Editorial. C’est peu de dire qu’ Haïti, dont le président, Jovenel Moïse, a été assassiné, mercredi 7 juillet, est un Etat qui a failli. La malédiction semble frapper ce pays de 11 millions d’habitants qui partage, avec la République dominicaine, l’île d’Hispaniola et qui fut, avec les Etats-Unis, la première nation indépendante des Amériques. Dictatures, coups d’Etat, corruption, tremblements de terre, cyclones et épidémies ont entretenu depuis des décennies la misère et l’insécurité d’une population impuissante.
L’assassinat d’un chef d’Etat élu est en soi un traumatisme politique majeur.
Il est encore plus déstabilisant lorsque, comme c’est le cas à Haïti, il intervient dans un vide de pouvoir quasi total.

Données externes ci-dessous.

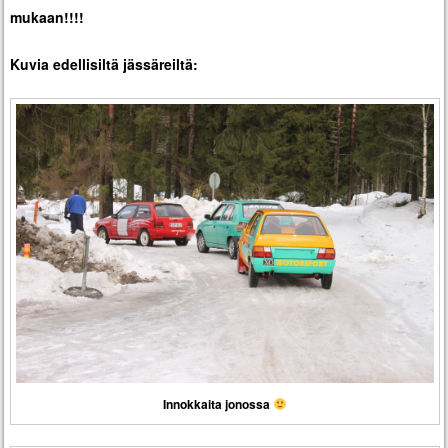
mukaan!!!!
Kuvia edellisiltä jässäreiltä:
Innokkaita jonossa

Jovenel Moïse fut d’ailleurs l’un des artisans de cette faillite politique, gouvernant par décret depuis janvier 2020 après avoir échoué à organiser des élections législatives.
Le pays n’a plus ni Parlement ni Cour suprême en état de fonctionner. Il compte en tout et pour tout dix élus nationaux, dix sénateurs.

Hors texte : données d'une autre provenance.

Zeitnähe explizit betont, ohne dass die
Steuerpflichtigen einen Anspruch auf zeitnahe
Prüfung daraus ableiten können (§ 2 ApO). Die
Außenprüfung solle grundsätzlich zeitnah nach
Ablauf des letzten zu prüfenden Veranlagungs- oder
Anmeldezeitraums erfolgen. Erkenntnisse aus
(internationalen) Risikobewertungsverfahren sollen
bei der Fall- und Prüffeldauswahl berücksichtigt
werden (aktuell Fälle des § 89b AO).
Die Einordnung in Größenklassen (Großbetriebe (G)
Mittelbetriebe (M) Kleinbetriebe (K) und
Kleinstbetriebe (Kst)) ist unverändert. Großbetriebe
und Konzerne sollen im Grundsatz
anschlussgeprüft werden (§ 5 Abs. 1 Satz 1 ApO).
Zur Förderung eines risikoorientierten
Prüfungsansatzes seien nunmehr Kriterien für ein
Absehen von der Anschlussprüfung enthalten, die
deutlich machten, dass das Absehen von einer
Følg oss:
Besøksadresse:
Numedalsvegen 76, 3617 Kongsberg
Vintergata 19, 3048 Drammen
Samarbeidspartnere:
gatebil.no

Accusé d’avoir utilisé les gangs armés, seul secteur apparemment florissant à Haïti, pour se maintenir au pouvoir, le président pourrait bien en avoir été lui-même victime. (…) Cette nouvelle tragédie à Port-au-Prince contraint la communauté internationale, et tout particulièrement les Etats-Unis, premier donateur d’aide à Haïti, à se poser quelques sérieuses questions.
Les centaines de millions de dollars dépensées depuis des dizaines d’années pour tenter de stabiliser le pays et sa démocratie n’ont servi à rien, ou presque.
Il faut d’évidence prêter assistance aux Haïtiens, mais le moment est de nouveau venu de s’interroger sur la manière de le faire (…).